We’ve more or less completed our move to sunnier climes in Tucson, AZ. This is the fourth location for Seliger + Associates in 16 and a half years in business, starting in Danville, CA, before migrating to Bellevue and then Mill Creek, WA. So it’s goodbye to coffee and mold and hello to incredible Sonoran food and unlimited mountain/desert vistas. As Neil Young said in Thresher:

It was then I knew I’d had enough,
Burned my credit card for fuel
Headed out to where the pavement turns to sand

Faithful readers will remember that whenever I go on a road trip, a blog post integrating grant writing and my innate desire to see what is around the next curve follows. In preparation for the 1,700 mile drive, I read William Least Heat-Moon’s latest book-length paean to the American thirst for the open road, Roads to Quoz: An American Mosey (see Blue Highways: Reflections of a Grant Writer Retracing His Steps 35 Years Later for earlier thoughts on Least Heat-Moon’s Ur-travel essay Blue Highways).

Although we had planned to drive south on US Highways 95/395 through Oregon and California, an excellent blue highway route, our mover decided to drive like the World War II Red Ball Express down US 93 from Twin Falls, ID to Tucson—another great blue highway. He is better at his job than we are at his, so he was going to arrive before us, leaving us to the tender mercies of I-5. But all was not lost, as we were able to take CA 58 east from Bakersfield over the Tehachapis through the Mojave Desert, where we found our long lost US 95, going from Needles to Blythe on 100 miles of roller coaster two-lane highway before our own race to Tucson on I-10 through Tonopah, AZ. Least Heat-Moon would be proud. The upshot of this rambling paragraph is that, 35 years after seeing Lowell George and Little Feat perform for the birthday party of a minor LA celebrity a friend of mine knew at the celebrity’s Malibu “ranch” in 1974, I finally got to drive from Tehachapi to Tonopah, as immortalized in Little Feat’s Willin’:

I’ve been from Tuscon to Tucumcari
Tehachapi to Tonapah
Driven every kind of rig that’s ever been made
Driven the back roads so I wouldn’t get weighed
And if you give me: weed, whites, and wine
and you show me a sign
I’ll be willin’, to be movin’*

I only need to find time to drive from Tucson to Tucumcari for the circle to be complete.

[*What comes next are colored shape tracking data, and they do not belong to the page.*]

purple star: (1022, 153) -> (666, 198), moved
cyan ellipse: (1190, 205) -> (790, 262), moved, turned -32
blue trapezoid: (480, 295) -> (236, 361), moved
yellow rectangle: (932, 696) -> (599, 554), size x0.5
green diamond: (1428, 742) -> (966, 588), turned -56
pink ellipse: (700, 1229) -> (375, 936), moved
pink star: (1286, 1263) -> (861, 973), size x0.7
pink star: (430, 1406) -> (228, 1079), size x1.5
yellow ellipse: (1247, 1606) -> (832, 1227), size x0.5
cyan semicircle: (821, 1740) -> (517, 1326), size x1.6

This blather does have something to do with grant writing: as I have observed before, at their most basic level, grant writers are simply story tellers who often tell stories about places they have never seen. Long distance driving, preferably on blue highways, is an exceptional way to stay in touch with America—not the America of CNN or Fox News or the New York Times and Washington Post, but the America that is really being blasted by the Great Recession. As we rolled through small towns in the Central Valley and Mojave Desert, we saw endless Main Street desolation: forlorn vacant restaurants with fading “For Sale” signs, car dealers, either closed or with the few cars they had spread out across expanses of display lots with balloons tied to antennas in a sad attempt at normalcy, and, perhaps most troubling, piles of broken stuff—cars, appliances, farm equipment and mounds of unidentifiable crapola that apparently no one wants.

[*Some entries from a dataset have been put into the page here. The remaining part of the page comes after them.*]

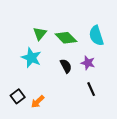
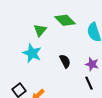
green diamond: (66, 38) -> (65, 20), moved
purple star: (88, 63) -> (92, 64), moved

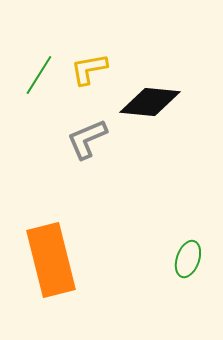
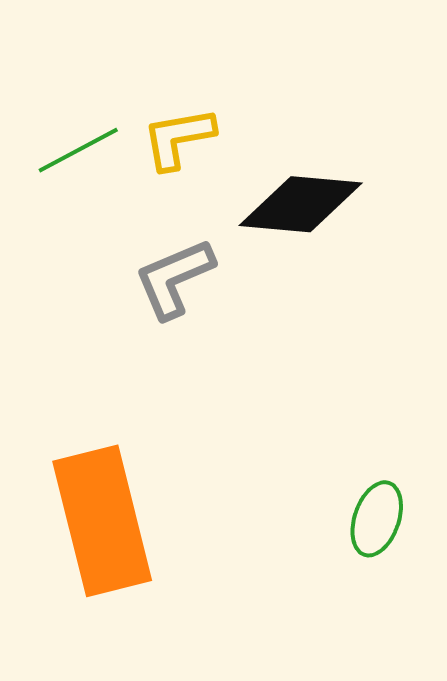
green line: (39, 75) -> (78, 150), turned 30

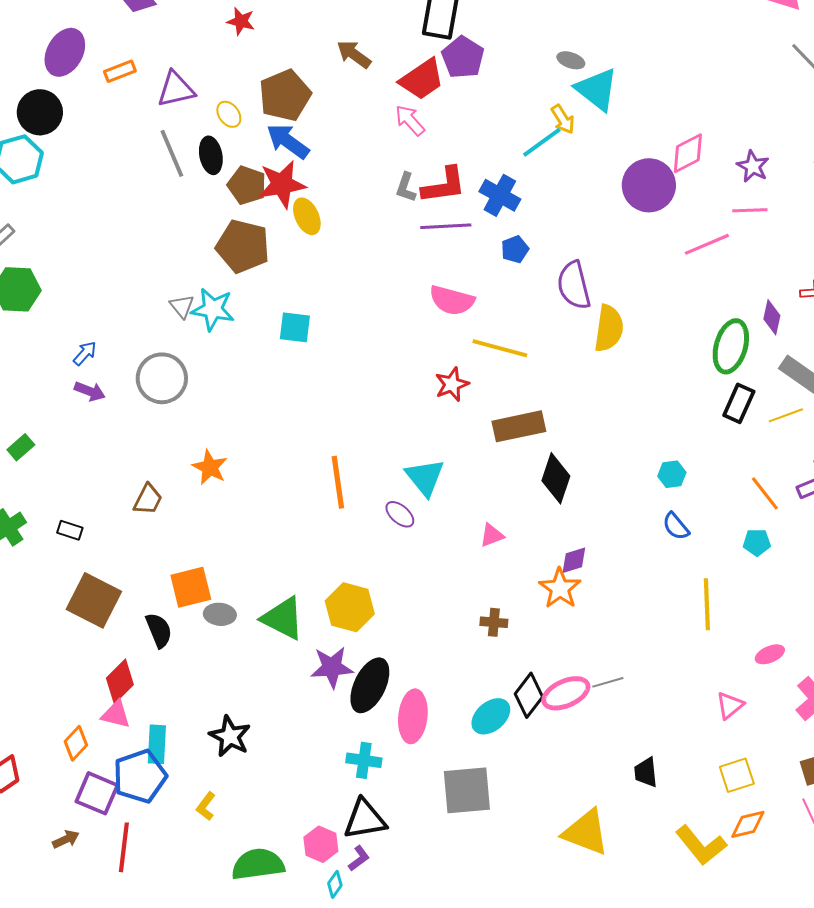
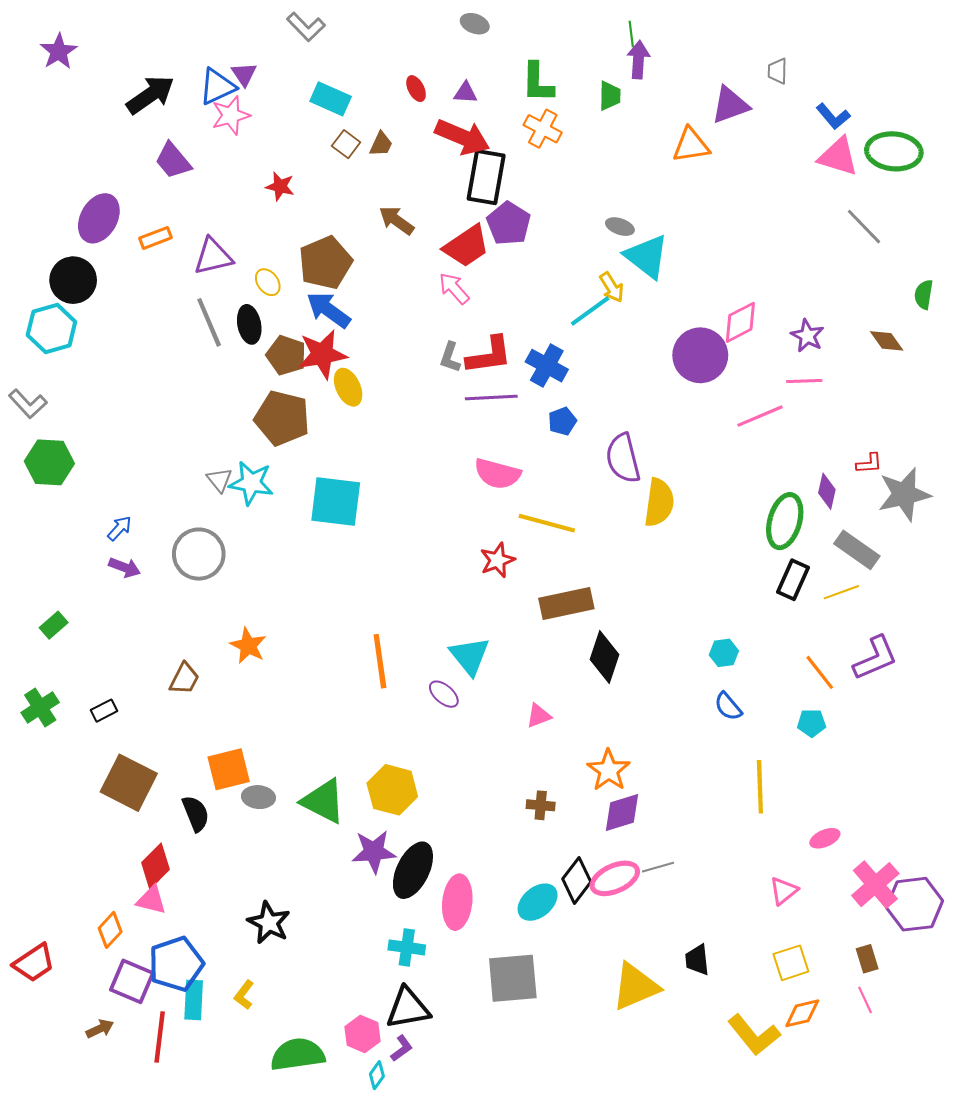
cyan square: (295, 327) -> (336, 502), size x1.6
black rectangle: (70, 530) -> (104, 711), turned -45
purple diamond: (574, 560) -> (622, 813), moved, size x1.4
cyan rectangle: (157, 744) -> (194, 1000), moved
yellow triangle: (586, 832) -> (635, 987), moved, turned -44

Perhaps no one cares enough to haul this junk away, or maybe there is no place to haul it to. Although politicians from Washington D.C. to Seattle chatter on about the “greening” of American and the importance of using resources wisely, to me it seems more like the “rusting” of America. Least Heat-Moon found the same disturbing panorama in Roads to Quoz, preventing him from seeing the scenery beyond the roadway:

Miles of abandoned buildings, of decaying house-trailers steadily vanishing under agglomerations of cast-off appliances, toys, rusted vehicles (autos, busses, riding mowers, tractors, trucks, a bulldozer, a crane, a forklift), and a plethora of cheap things.

Least Heat-Moon wrote about Oklahoma, which I discussed in the “Blue Highways” post noted above, but the junkification of rural America has worsened considerably in the last year, presumably because of the enervating effects of the recession. If any interested rural nonprofits are reading this, Project JUNC (Joint Undertaking to Negate Crap) would be a great Stimulus Bill grant concept; JUNC would train unemployed folks to pick up stuff, haul it, sort it, and recycle it. I’ll even provide a 20% discount to write the proposal because, like Least Heat-Moon, it’s hard to admire a 19th Century courthouse or church when you have to look past blocks of detritus. It pains me to see much of rural America being buried in kipple.**

I am about to write a HUD Neighborhood Stabilization Program 2 (NSP) proposal for a rural city in California, which involves rehab of vacant, foreclosed houses. Since endless newspaper stories describe how vacant houses get stripped of copper plumbing, appliances, etc., I was going to include this idea, as I usually do when writing about housing rehab, in the proposal. But my recent sojourn through rural OR, CA and AZ, gives me pause. Why would anyone bother breaking into a house to steal metal, when tons of metal are piled along rural roadways, there for the picking? This is a real world demonstration of how road trips benefit grant writers. Grant writer readers should get out of your Aerons, fire up your Prius (in my case, a BMW ragtop), and unleash your inner Kerouac by going On the Road.


* Not to worry: no weed or whites were abused on this drive—just a little wine to take the edge off after the the day’s drive after finding a motel that would take our golden retriever.

** Kipple is the accumulated junk of modern society and is best described by Philip K. Dick (one of my favorite SF writers) in Do Androids Dream of Electric Sheep?, which was made into the nearly perfect 1982 movie, Blade Runner. For cognoscenti of this film, Harrison Ford’s despairing Deckard is actually a replicant.